On February 22, 2018, Australia’s Privacy Amendment Act 2017 became effective, introducing the Notifiable Data Breaches Scheme (the Scheme). Under the new Scheme, entities with existing personal information security obligations under the Australian Privacy Act are required to notify the Office of Australian Information Commissioner (OAIC) and affected individuals of all “eligible data breaches.” The Scheme is in line with breach notification laws in other jurisdictions and represents a significant boost to privacy governance in Australia, particularly in transparency and accountability.
Type: Client Alerts
Entities with existing obligations under the Australian Privacy Act include Australian government agencies, businesses and nonprofit organizations with an annual turnover of more than US$2.3 million (AUS$3 million), private-sector health service providers, and credit reporting bodies and providers. Any of the above entities that are international but have an “Australian link” must also comply. The “Australian link” refers to the act of collecting or holding (having possession or control of) personal information in Australia, whether or not the information belongs to Australian citizens or residents, while carrying on business in Australia or its external territories.
Eligible data breaches
The Scheme only applies to data breaches involving personal information that are likely to result in “serious harm” to any individual affected. These are referred to as “eligible data breaches”. There are a few exceptions, which may mean notification is not required for certain eligible data breaches.

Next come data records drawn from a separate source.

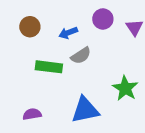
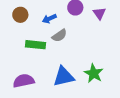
green star: (125, 88) -> (94, 73), moved
purple semicircle: (32, 114) -> (24, 81), size x1.5

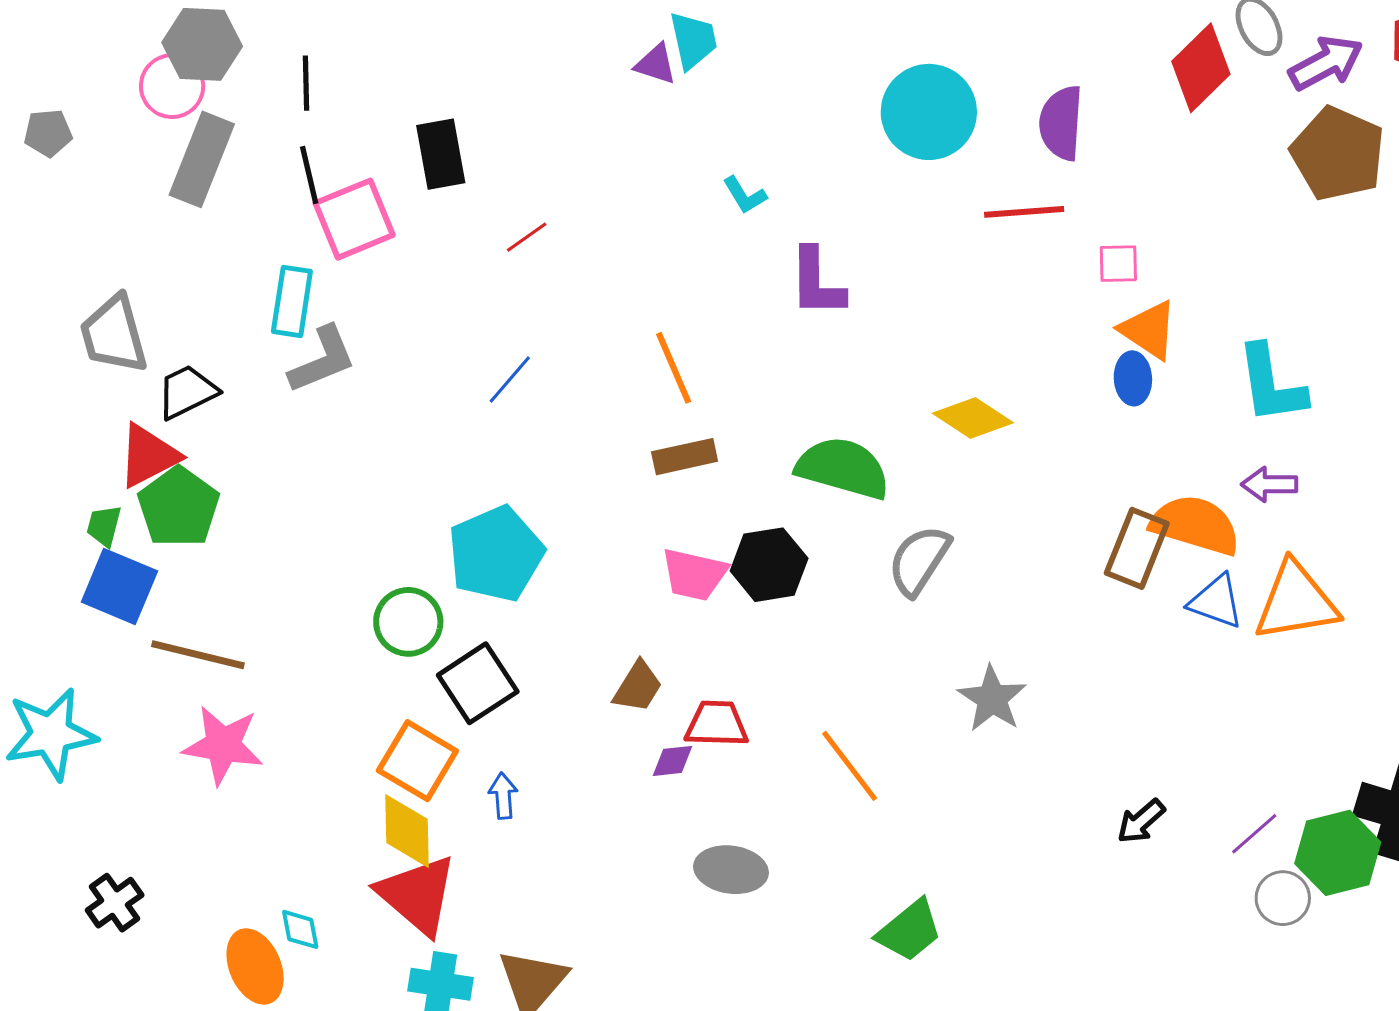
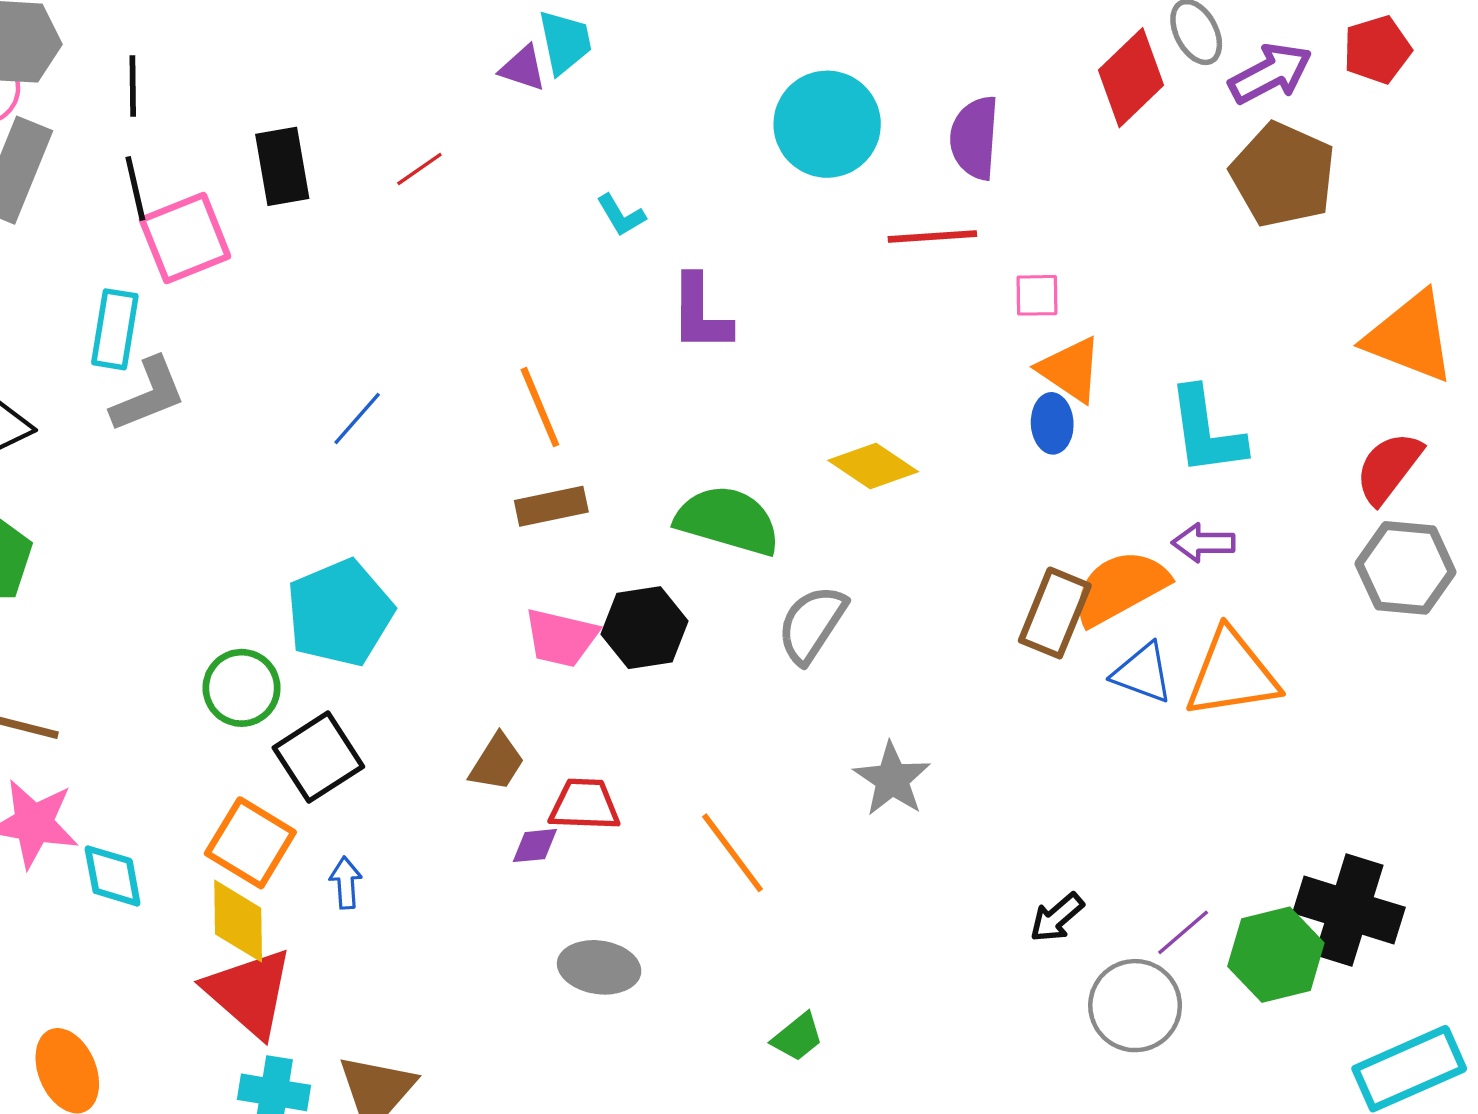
red line: (527, 237) -> (419, 169), moved
orange semicircle: (1195, 525) -> (1120, 587), turned -46
gray circle: (1283, 898) -> (1135, 1006), moved, size x1.5
cyan diamond: (300, 929) -> (113, 876), moved, size x1.4
green trapezoid: (909, 931) -> (797, 1037), size x0.7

By only requiring that breaches be reported if they are likely to result in “serious harm” to any of the affected individuals, the Scheme seems to introduce a reasonable risk-of-harm standard that discourages over-notification. A breach need only result in notification if (1) there is unauthorized access to or unauthorized disclosure of personal information, or a loss of personal information, held by an entity; (2) which is likely to result in serious harm to one or more individuals; and (3) the entity has not been able to prevent the likelihood of serious harm with remedial action.
Whether a data breach is likely to result in serious harm requires an objective assessment, determined from the viewpoint of a reasonable person in the entity’s position. Unless the entity already has reasonable grounds to believe it has experienced a data breach that it must report, it must undertake a reasonable and expeditious assessment to determine whether it must report the breach. This assessment must be completed within 30 calendar days of the entity becoming aware of the possible breach, but, ideally, sooner. Companies may develop their own reasonable processes to perform this assessment. The OAIC offers advice and guidance on the assessment and other operational aspects of the Scheme.